Transcribed page contents
# # # #
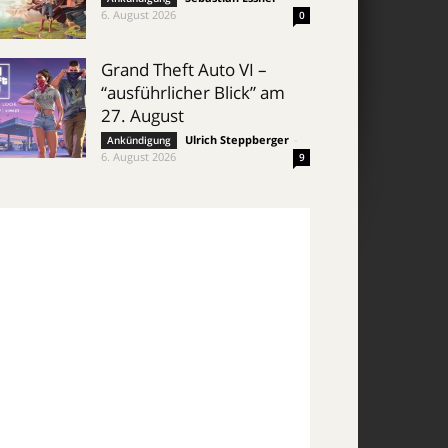
6. August 2026
0
Grand Theft Auto VI –
“ausführlicher Blick” am
27. August
Ulrich Steppberger
-
Ankündigung
6. August 2026
9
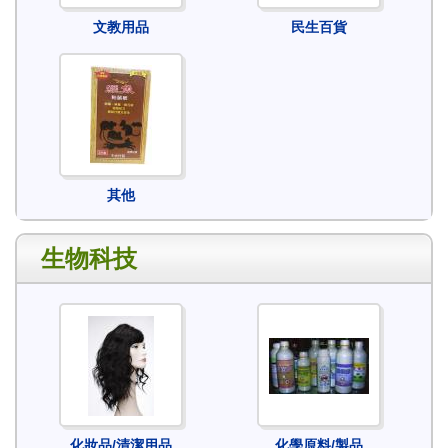
文教用品
民生百貨
其他
生物科技
化妝品/清潔用品
化學原料/製品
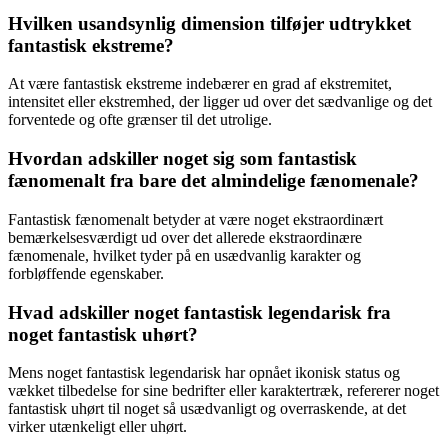
Hvilken usandsynlig dimension tilføjer udtrykket
fantastisk ekstreme?
At være fantastisk ekstreme indebærer en grad af ekstremitet,
intensitet eller ekstremhed, der ligger ud over det sædvanlige og det
forventede og ofte grænser til det utrolige.
Hvordan adskiller noget sig som fantastisk
fænomenalt fra bare det almindelige fænomenale?
Fantastisk fænomenalt betyder at være noget ekstraordinært
bemærkelsesværdigt ud over det allerede ekstraordinære
fænomenale, hvilket tyder på en usædvanlig karakter og
forbløffende egenskaber.
Hvad adskiller noget fantastisk legendarisk fra
noget fantastisk uhørt?
Mens noget fantastisk legendarisk har opnået ikonisk status og
vækket tilbedelse for sine bedrifter eller karaktertræk, refererer noget
fantastisk uhørt til noget så usædvanligt og overraskende, at det
virker utænkeligt eller uhørt.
# # # #
**Problem description:** Copy out every line in the records where the word "legendarisk" is found.

**Solution:**
Hvad adskiller noget fantastisk legendarisk fra
Mens noget fantastisk legendarisk har opnået ikonisk status og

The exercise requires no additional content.